I have published six research articles in my four years at Winona State University. While the minimum standard according to our accrediting body is two papers in five years, I feel this is not enough for promotion and tenure. Papers were published both singularly and with co-authors; with authors from my own department and authors from other universities. I varied my publication history by submitting an article for BizEd Magazine and submitting a chapter in a volume on love and hate regarding organizational ethics in an edited book with a sociologist co-author from another university (in press as of November 2016). I’ve published a solo-authored research article based on my dissertation research in the top business ethics journal and await a decision on another solo-authored theory paper in a business ethics education journal. I’ve provided links to each article and journal, screen shots of the front pages and the story behind each publication for your review.

Conference Presentations

Presenting to Women in Business luncheon

While I am a reluctant traveler, I found joy in making a way for my excellent students to present their research papers at a regional management conference. I’ve provided two opportunities for a total of six students to present at the Midwest Academy of Management conference and collaborated with them on their research. I have collaborated with colleagues at WSU on two research presentations (one was published, the other was discarded) and presented my original research at two conferences in four years. Wanting to diversify, I was accepted to the 2016 International Association of Business and Society conference to present a 90-minute innovative workshop on how to give powerful presentations. My next goal is to present research at an international conference.

Reviewer

I reviewed five articles for various publications and conferences in 2014 and won an award for Best Reviewer in the Organizational Behavior division of the Academy of Management. Taking a break from reviewing in 2015 in favor of more time to write and publish, I resumed reviewing in 2016 and tallied two journal reviews and three conference reviews.

Researcher

I continue to collect data on a case study in business ethics. Starting with business undergraduates in 2010, I have collected their responses and reasoning behind an ethical dilemma in order to better understand how I can teach business students to be ethical decision-makers after they leave my classroom. Based on research, increased education and experience make for better critical thinkers and decision-makers. I have expanded my research to include students who have taken my Applied Business Ethics class and to business professionals in the area. My preliminary findings are detailed in goal four. I continue to cultivate relationships with my colleagues in order to work together on research projects. For example, I am set to write my last dissertation-related paper on Forgotten Employees with two of my departmental colleagues.

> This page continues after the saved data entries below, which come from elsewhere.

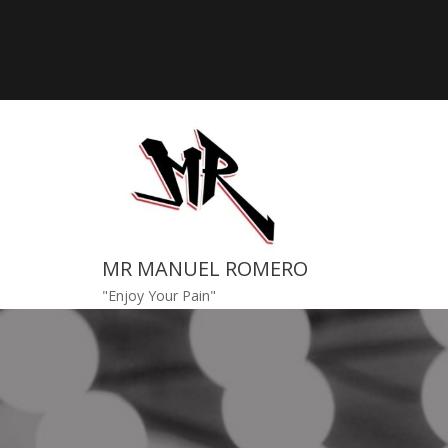
Skip
to
content
MR MANUEL ROMERO
"Enjoy Your Pain"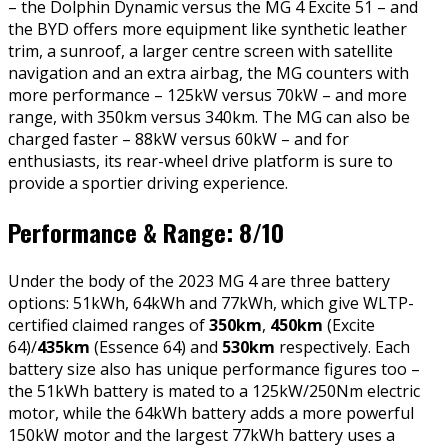
– the Dolphin Dynamic versus the MG 4 Excite 51 – and
the BYD offers more equipment like synthetic leather
trim, a sunroof, a larger centre screen with satellite
navigation and an extra airbag, the MG counters with
more performance – 125kW versus 70kW – and more
range, with 350km versus 340km. The MG can also be
charged faster – 88kW versus 60kW – and for
enthusiasts, its rear-wheel drive platform is sure to
provide a sportier driving experience.
Performance & Range: 8/10
Under the body of the 2023 MG 4 are three battery
options: 51kWh, 64kWh and 77kWh, which give WLTP-
certified claimed ranges of
350km
,
450km
(Excite
64)/
435km
(Essence 64) and
530km
respectively. Each
battery size also has unique performance figures too –
the 51kWh battery is mated to a 125kW/250Nm electric
motor, while the 64kWh battery adds a more powerful
150kW motor and the largest 77kWh battery uses a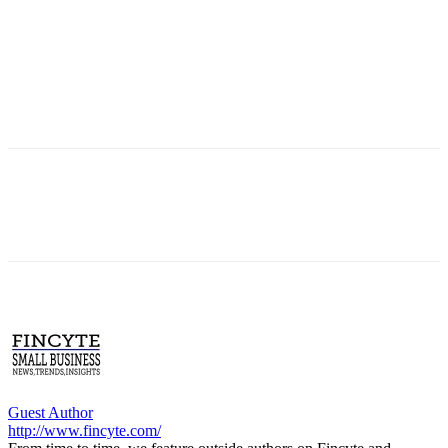
Guest Author
http://www.fincyte.com/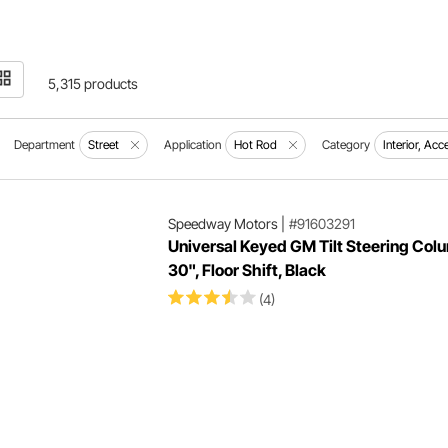
5,315 products
Department
Street
Application
Hot Rod
Category
Interior, Ac
Speedway Motors
|
#91603291
Universal Keyed GM Tilt Steering Col
30", Floor Shift, Black
(4)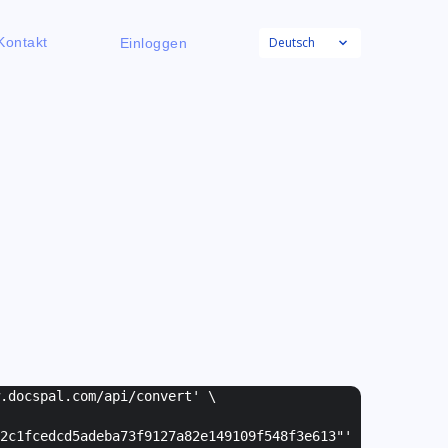
Deutsch
Kontakt
Einloggen
w.docspal.com/api/convert' \
2c1fcedcd5adeba73f9127a82e149109f548f3e613"
'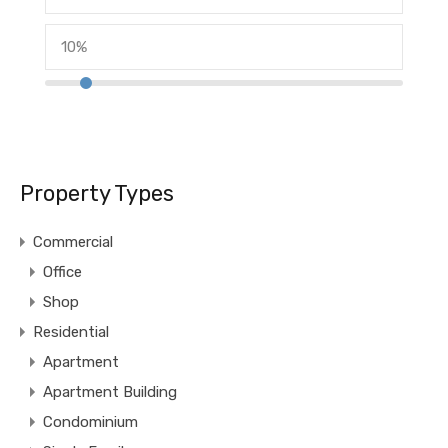
Property Types
Commercial
Office
Shop
Residential
Apartment
Apartment Building
Condominium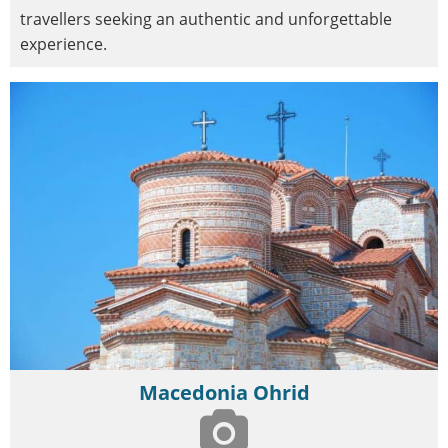
travellers seeking an authentic and unforgettable
experience.
Macedonia Ohrid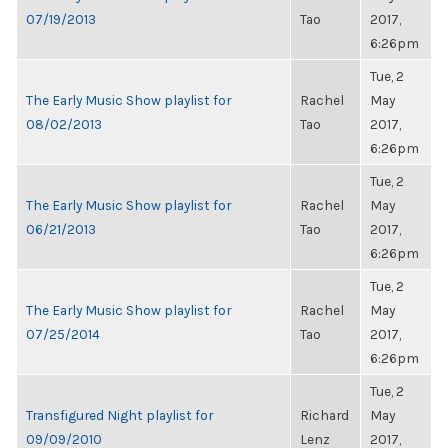
07/19/2013
Tao
2017,
6:26pm
Tue, 2
The Early Music Show playlist for
Rachel
May
08/02/2013
Tao
2017,
6:26pm
Tue, 2
The Early Music Show playlist for
Rachel
May
06/21/2013
Tao
2017,
6:26pm
Tue, 2
The Early Music Show playlist for
Rachel
May
07/25/2014
Tao
2017,
6:26pm
Tue, 2
Transfigured Night playlist for
Richard
May
09/09/2010
Lenz
2017,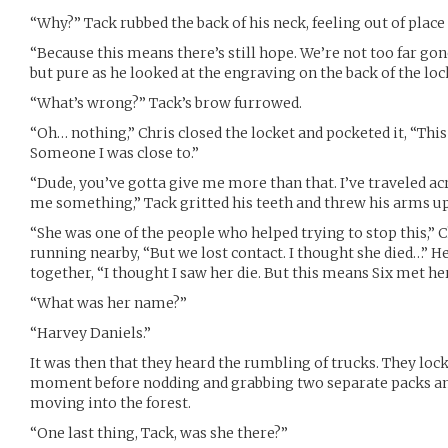
“Why?” Tack rubbed the back of his neck, feeling out of place
“Because this means there’s still hope. We’re not too far gon
but pure as he looked at the engraving on the back of the lock
“What’s wrong?” Tack’s brow furrowed.
“Oh… nothing,” Chris closed the locket and pocketed it, “This
Someone I was close to.”
“Dude, you’ve gotta give me more than that. I’ve traveled acr
me something,” Tack gritted his teeth and threw his arms up 
“She was one of the people who helped trying to stop this,” C
running nearby, “But we lost contact. I thought she died…” He 
together, “I thought I saw her die. But this means Six met her 
“What was her name?”
“Harvey Daniels.”
It was then that they heard the rumbling of trucks. They lock
moment before nodding and grabbing two separate packs and
moving into the forest.
“One last thing, Tack, was she there?”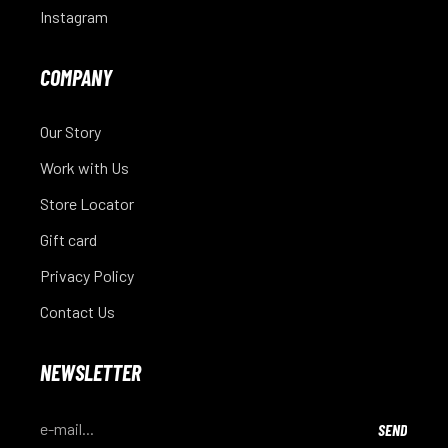
Instagram
COMPANY
Our Story
Work with Us
Store Locator
Gift card
Privacy Policy
Contact Us
NEWSLETTER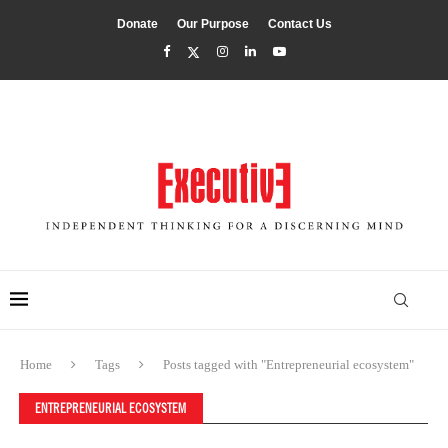
Donate
Our Purpose
Contact Us
Home
Tags
Posts tagged with "Entrepreneurial ecosystem"
ENTREPRENEURIAL ECOSYSTEM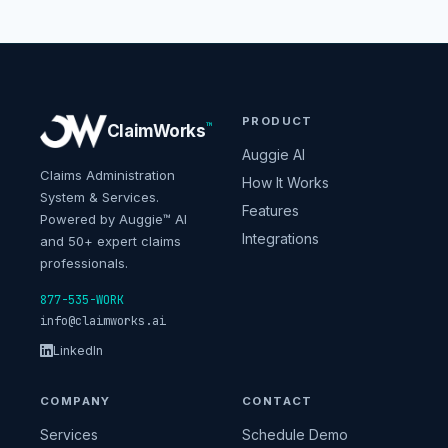
PRODUCT
™
ClaimWorks
Auggie AI
Claims Administration
How It Works
System & Services.
Features
Powered by Auggie™ AI
Integrations
and 50+ expert claims
professionals.
877-535-WORK
info@claimworks.ai
LinkedIn
COMPANY
CONTACT
Services
Schedule Demo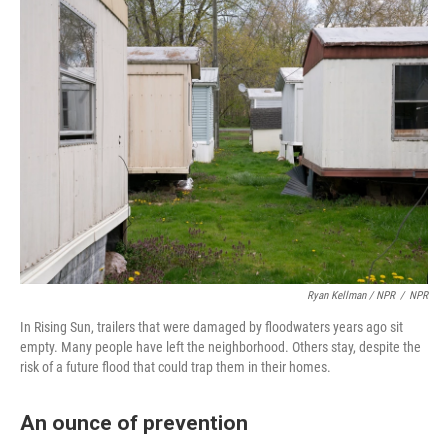
Ryan Kellman / NPR
/
NPR
In Rising Sun, trailers that were damaged by floodwaters years ago sit
empty. Many people have left the neighborhood. Others stay, despite the
risk of a future flood that could trap them in their homes.
An ounce of prevention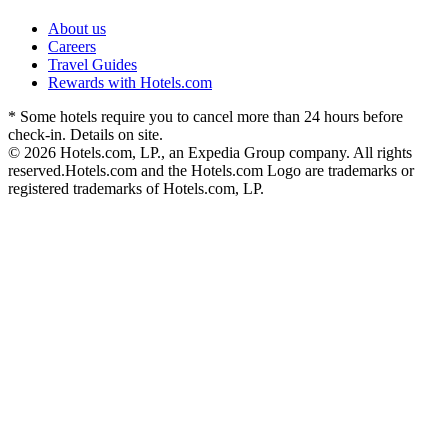
About us
Careers
Travel Guides
Rewards with Hotels.com
* Some hotels require you to cancel more than 24 hours before
check-in. Details on site.
© 2026 Hotels.com, LP., an Expedia Group company. All rights
reserved.
Hotels.com and the Hotels.com Logo are trademarks or
registered trademarks of Hotels.com, LP.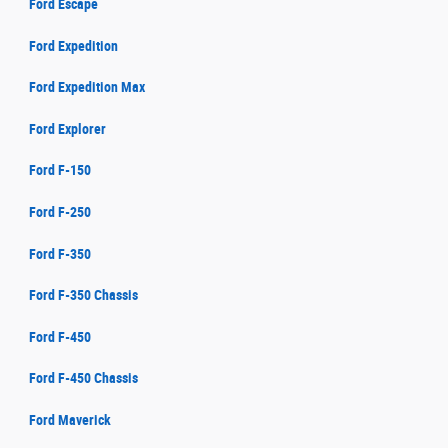
Ford Escape
Ford Expedition
Ford Expedition Max
Ford Explorer
Ford F-150
Ford F-250
Ford F-350
Ford F-350 Chassis
Ford F-450
Ford F-450 Chassis
Ford Maverick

Below are the overall goals I have set for myself in scholarly achievement. Please click the hyperlinked goal to view a discussion of each and supporting documentation.

goals

  1. Publish two papers in SSCI-ranked/Cabell’s-listed peer-reviewed journals within three years.
  2. Present research at one conference per year.
  3. Contribute to scholarly discourse and the academic field as a peer reviewer for various journals.
  4. Continue to collect data on ethical decision making regarding the Should Mary Buy Her Bonus? scenario.